Beef Brisket

This recipe comes from The New Basics Cookbook by Julee Rosso and Sheila Lukins. This is Eastern European comfort food at its best. It’s one of those great recipes where the finished dish is so much more than the sum of its simple ingredients. The brisket is great the day it is made, but improves on succeeding days. It also freezes and reheats beautifully. The only change I’ve made to the original recipe is to add more carrots. The original only called for one carrot, but we love the flavor of slow cooked carrots, so I usually put in 4 or 5.

Ingredients:

1 first cut brisket of beef (5 to 6 lbs)

Coarsely ground black pepper, to taste

¼ cup olive oil

8 onions, thinly sliced and separated into rings

2 Tbls tomato paste

1 ½ tsp coarse salt

2 cloves garlic, quartered

4-5 carrots, peeled and sliced into inch pieces

  1. Preheat oven to 375 degrees
  2. Trim the brisket of most of its fat.

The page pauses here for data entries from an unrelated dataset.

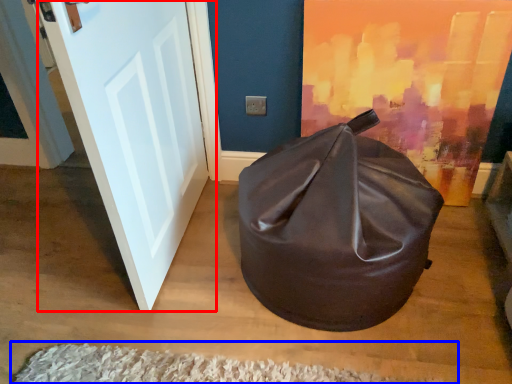 Question: Which object is closer to the camera taking this photo, door (highlighted by a red box) or doormat (highlighted by a blue box)?

Choices:
 (A) door
 (B) doormat

Answer: (A) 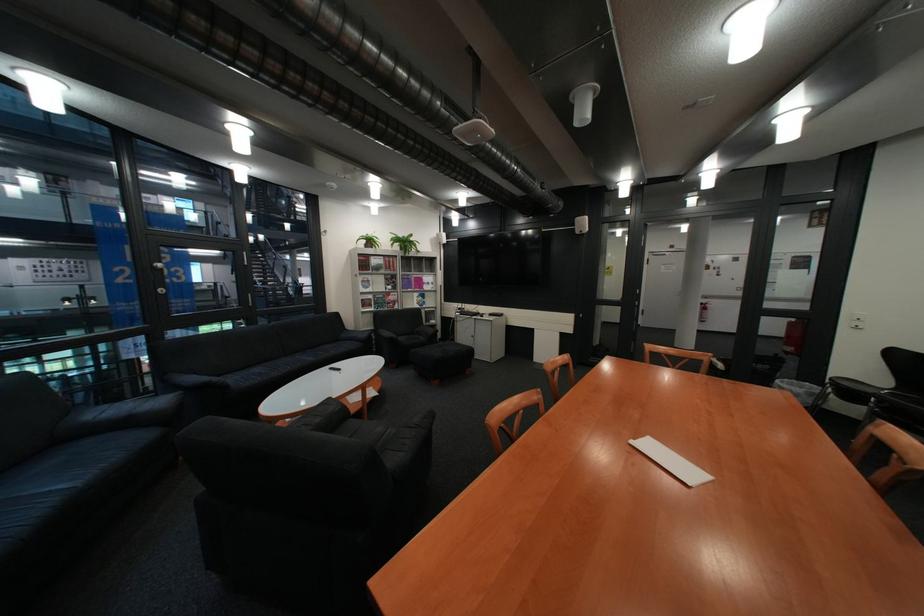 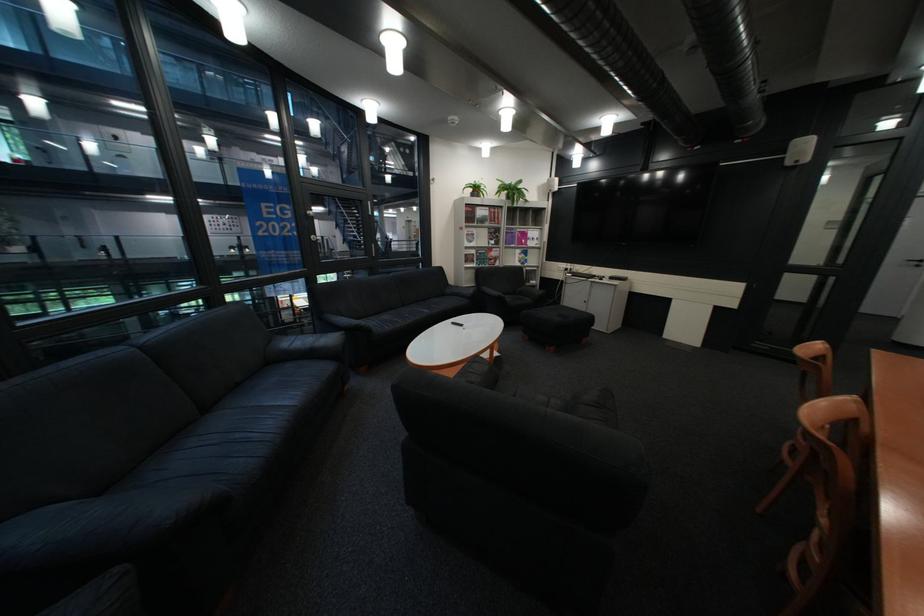 Find the pixel in the second image that matches [387,276] in the first image.

(492, 229)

Sprinkle with pepper.
  3. Heat the oil in a large heavy flameproof casserole. Add the brisket, brown on both sides over medium high heat until some crisp spots appear on the surface.
  4. Transfer the brisket to a dish. Keeping the heat medium-high, add the onions to the casserole and stir, scraping up brown particles left from the meat. Cook until the onions have softened and developed a handsome brown color, 10-15 minutes.
  5. Remove the casserole from the heat, and place the brisket, along with any juices that have accumulated, on top of the onions. Spread the tomato paste over the brisket as if you were icing a cake. Sprinkle with pepper and the coarse salt. Add the garlic and carrot, and cover tightly. Place the casserole on the middle rack in the oven, and bake for  1½ hours.
  6. Remove the casserole from the oven, and transfer the meat to a carving board. Cut it into 1/8-1/4 inch thick slices. Return the slices to the pot, overlapping them at an angle so that you can see a bit of the top edge of each slice. (In effect reassembling the brisket, slightly slanted) Correct the seasoning if necessary, and if it seems dry, add 2 to 3 teaspoons of water to the casserole.
  7. Cover and return the casserole to the oven. Cook until the meat is brown and fork-tender, 1 ¾ to 2 hours.
  8. Transfer the meat, onions and carrots to a platter. Serve and enjoy.